Soudain on ne parla que du Sénégal. Et l’on se posa même des questions sur ce pays, son histoire dans le monde du ballon rond et sur sa Géographie. Le monde se demanda comment un novice peut-il faire tomber une puissance qui était en train de régner sur le monde football. Surtout il fallait essayer de comprendre quelle stratégie a permis de museler la puissance offensive française, étant donné que dans leurs rangs, les tricolores avaient le meilleur buteur de Ligue 1 (Djibril Cissé), de Serie A (David Trezeguet) et de Premier League (Thierry Henry).

Au-delà de cette différence de niveau qui finalement n’était visible que sur le papier, la confrontation revêtait d’autres caractères particuliers.

Parmi ceux-ci la nationalité du sélectionneur du Sénégal, feu Bruno Metsu. Ce français qui avait mené le Sénégal en finale de CAN, quelques mois avant le mondial, avait bâti la stratégie qui allait faire tomber son pays d’origine au profit de son pays d’accueil. À la fin du match, il dira : « Ce match on l’avait rêvé, on l’a préparé et on l’a réalisé. C’est une grande satisfaction pour tout le monde et pour tous les joueurs »

Revenant sur la stratégie préparée par Metsu, Ferdinand Coly déclarait : « Nous avions un plan à respecter : être solide derrière, vite récupérer le ballon, et se projeter vers l’avant, avec Diouf ».

Dautre part, les 11 joueurs sénégalais qui ont fait tomber les bleus évoluaient tous dans le championnat français en mai 2002.

Parmi les 23 « Lions » seul deux n’ont pas joué en France (Kalidou Cissokho et Oumar Diallo) et le reste avait grandi au Football chez leurs adversaires de ce 31 mai 2002. Diouf était joueur à Lens, Fadiga à Auxerre, Cissé au PSG, Diao à Sedan.

Cela leur a permis d’acquérir une culture du haut niveau : rythme, tactique, exigence physique… Et des joueurs comme Aliou Cissé pouvaient jouer pour la France mais ont choisi le Sénégal. Après le match, Cissé met en garde : « On a prouvé que nous n’étions pas des marioles incapables de discipline, et que réduire le football à l’Amérique du Sud et à l’Europe revenait à commettre un hold-up mental ».
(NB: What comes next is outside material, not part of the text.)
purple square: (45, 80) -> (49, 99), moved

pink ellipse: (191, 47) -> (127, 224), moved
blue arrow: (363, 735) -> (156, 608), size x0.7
L’histoire retiendra que tout a commencé à Séoul. Ce 31 mai 2002, le Sénégal est passé de l’ombre à la lumière. Ce n’était pas seulement un match de football. C’était un rendez-vous à ne pas manquer et les « Lions » véritable filière française ont réussi leur première en Coupe du monde, face à la France. Mieux ils iront jusqu’en quart de finale, devenant ainsi la deuxième équipe africaine à atteindre ce niveau de la compétition.